The negatives from a fan perspective? Could this delay prospect development timelines, and make it harder to assess talent in those pipelines?
For a team like the Jays who’ve entered a competitive window, could this make it harder for potential trade partners to evaluate minor league talent and prospects they’d want in return for established MLB talent?
Obviously, a key Blue Jays specific concern will now be what to do if the major league team stays at their spring training facility in Dunedin? Where will minor league players report to after the Jays and Bisons finish spring training?
Given the team won’t be playing home games in Toronto at least to begin the season and is still based out of Dunedin, then what for the AA- and A-ball prospects?
With reduced minor league affiliates in Buffalo, New Hampshire, Vancouver and Dunedin, perhaps only the Low-A players at Dunedin would be impacted? As Jays Journal co-editor Clayton Richer noted recently,
"Dunedin will become their Low-A affiliate as the team cuts their farm down from six to four teams as part of the MLB revamping."
Presumably the Jays Triple-A players can move to Buffalo for a regular start to the Bisons’ season, so would that preclude Sahlen Field as a potential home park for the Blue Jays?

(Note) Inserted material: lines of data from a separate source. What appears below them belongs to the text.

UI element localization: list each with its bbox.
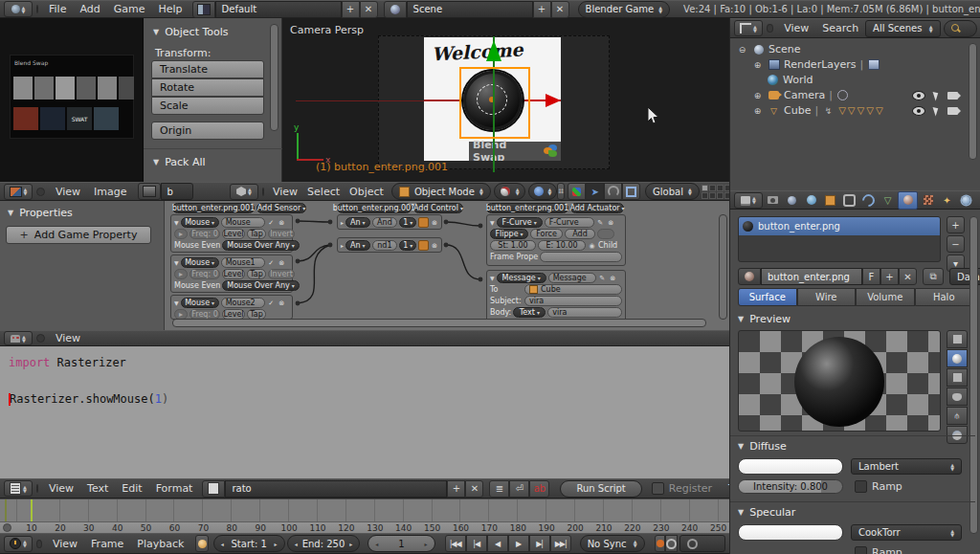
frame-end-field[interactable]: ◂End: 250▸ (287, 535, 361, 552)
y-axis-arrow-icon[interactable] (486, 40, 501, 61)
diffuse-shader-select[interactable]: Lambert▲▼ (851, 458, 962, 475)
tab-wire[interactable]: Wire (797, 288, 857, 306)
frame-start-field[interactable]: ◂Start: 1▸ (213, 535, 285, 552)
header-collapse-dot[interactable] (262, 188, 264, 196)
diffuse-color-swatch[interactable] (738, 458, 843, 475)
preview-sphere-icon[interactable] (947, 349, 968, 367)
prev-keyframe-icon[interactable]: |◀ (466, 535, 487, 552)
text-datablock-icon[interactable] (202, 480, 225, 498)
slot-add-icon[interactable]: + (947, 216, 965, 233)
menu-file[interactable]: File (42, 3, 73, 15)
ghost-icon[interactable] (195, 535, 208, 552)
selectability-cursor-icon[interactable] (933, 105, 941, 116)
material-browse-icon[interactable] (738, 268, 761, 285)
preview-panel-header[interactable]: ▼Preview (738, 313, 791, 325)
view3d-menu-select[interactable]: Select (302, 186, 345, 198)
text-menu-edit[interactable]: Edit (115, 482, 148, 495)
preview-cube-icon[interactable] (947, 368, 968, 387)
material-slot-item[interactable]: button_enter.png (739, 217, 940, 235)
diffuse-intensity-slider[interactable]: Intensity: 0.800 (738, 479, 843, 494)
preview-monkey-icon[interactable] (947, 388, 968, 406)
mode-select[interactable]: Object Mode▲▼ (391, 183, 491, 200)
logic-menu-view[interactable]: View (49, 332, 87, 344)
image-editor-type-button[interactable]: ▲▼ (4, 184, 33, 200)
logic-editor-area[interactable]: button_enter.png.001 Add Sensor▾ button_… (165, 201, 729, 330)
tool-shelf-scrollbar[interactable] (270, 24, 278, 131)
pivot-select[interactable]: ▲▼ (528, 183, 558, 200)
logic-hscrollbar[interactable] (172, 319, 706, 327)
expand-icon[interactable]: ⊕ (751, 59, 764, 71)
preview-hair-icon[interactable]: ⫛ (947, 407, 968, 425)
screen-layout-close-icon[interactable]: ✕ (360, 1, 378, 18)
outliner-editor-type-button[interactable]: ▲▼ (734, 20, 763, 36)
view3d-editor-type-button[interactable]: ▲▼ (230, 184, 258, 200)
scale-button[interactable]: Scale (151, 97, 264, 115)
pack-all-panel-header[interactable]: ▼Pack All (153, 156, 206, 168)
renderability-camera-icon[interactable] (947, 92, 958, 100)
text-menu-view[interactable]: View (42, 482, 80, 495)
screen-layout-add-icon[interactable]: + (342, 1, 360, 18)
diffuse-panel-header[interactable]: ▼Diffuse (738, 440, 787, 453)
specular-color-swatch[interactable] (738, 524, 843, 541)
outliner-row-world[interactable]: World (767, 74, 813, 86)
manipulator-translate-icon[interactable]: ➤ (586, 183, 604, 200)
tab-world-icon[interactable] (802, 192, 820, 209)
run-script-button[interactable]: Run Script (560, 480, 641, 498)
timeline-ruler-area[interactable]: 1020304050607080901001101201301401501601… (0, 499, 729, 533)
timeline-menu-frame[interactable]: Frame (84, 538, 130, 550)
scene-icon[interactable] (384, 1, 407, 18)
visibility-eye-icon[interactable] (912, 91, 925, 100)
manipulator-axes-icon[interactable] (568, 183, 586, 200)
nodes-toggle-icon[interactable]: ⧉ (923, 268, 944, 285)
view3d-menu-object[interactable]: Object (345, 186, 389, 198)
keying-set-icon[interactable] (665, 535, 678, 552)
x-axis-arrow-icon[interactable] (546, 94, 561, 107)
text-editor-body[interactable]: import Rasterizer Rasterizer.showMouse(1… (0, 346, 729, 478)
play-reverse-icon[interactable]: ◀ (487, 535, 508, 552)
pivot-align-icon[interactable]: ⌗ (557, 183, 565, 200)
menu-add[interactable]: Add (73, 3, 106, 15)
material-add-icon[interactable]: + (880, 268, 899, 285)
tab-modifiers-icon[interactable] (859, 192, 878, 209)
engine-select[interactable]: Blender Game▲▼ (578, 1, 671, 18)
text-menu-text[interactable]: Text (80, 482, 115, 495)
diffuse-ramp-checkbox[interactable]: Ramp (855, 480, 902, 493)
header-collapse-dot[interactable] (36, 5, 38, 13)
origin-button[interactable]: Origin (151, 122, 264, 140)
logic-vscrollbar[interactable] (719, 214, 727, 320)
tab-volume[interactable]: Volume (856, 288, 915, 306)
outliner-search-input[interactable] (944, 20, 977, 37)
tab-halo[interactable]: Halo (915, 288, 974, 306)
outliner-scrollbar[interactable] (969, 43, 977, 160)
editor-type-button[interactable]: ▲▼ (4, 1, 33, 17)
ruler-scroll-handle[interactable] (3, 523, 11, 532)
preview-flat-icon[interactable] (947, 330, 968, 348)
word-wrap-toggle-icon[interactable]: ⏎ (509, 480, 529, 498)
header-collapse-dot[interactable] (36, 484, 38, 493)
line-numbers-toggle-icon[interactable]: ≣ (489, 480, 509, 498)
logic-editor-type-button[interactable]: ▲▼ (4, 331, 33, 345)
screen-layout-icon[interactable] (192, 1, 215, 18)
timeline-menu-playback[interactable]: Playback (130, 538, 190, 550)
syntax-highlight-toggle-icon[interactable]: ab (529, 480, 549, 498)
play-icon[interactable]: ▶ (508, 535, 529, 552)
text-datablock-name[interactable]: rato (225, 480, 447, 498)
tab-render-icon[interactable] (764, 192, 782, 209)
specular-shader-select[interactable]: CookTorr▲▼ (851, 524, 962, 541)
tab-material-icon[interactable] (898, 191, 918, 210)
viewport-3d[interactable]: Camera Persp Welcome Blend Swap (282, 18, 729, 182)
tab-surface[interactable]: Surface (738, 288, 797, 306)
specular-ramp-checkbox[interactable]: Ramp (855, 546, 902, 554)
header-collapse-dot[interactable] (767, 24, 773, 33)
sync-select[interactable]: No Sync▲▼ (580, 535, 645, 552)
timeline-ruler-numbers[interactable]: 1020304050607080901001101201301401501601… (0, 521, 729, 533)
selectability-cursor-icon[interactable] (933, 90, 941, 100)
current-frame-field[interactable]: ◂1▸ (368, 535, 434, 552)
current-frame-line[interactable] (31, 499, 33, 521)
image-menu-view[interactable]: View (49, 186, 87, 198)
next-keyframe-icon[interactable]: ▶| (529, 535, 550, 552)
tab-object-icon[interactable] (821, 192, 839, 209)
keying-set-field[interactable] (679, 535, 725, 552)
add-game-property-button[interactable]: +Add Game Property (6, 226, 151, 244)
expand-icon[interactable]: ⊕ (751, 105, 764, 117)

And what does this mean for top prospects like Austin Martin, Jordan Groshans, Simeon Woods Richardson, Alek Manoah, Orelvis Martinez and Gabriel Moreno?
I’m assuming Nate Pearson, Thomas Hatch, Julian Merryweather and Alejandro Kirk will be sticking with the big club anyways, but does the next rung of top prospects get assigned to Triple-A so they can get developmental time and coaching if the big Jays remain in Dunedin?
Presumably there won’t be a development or taxi squad at an alternate site like last year, so what can the one MLB team without a home do to resolve this dilemma?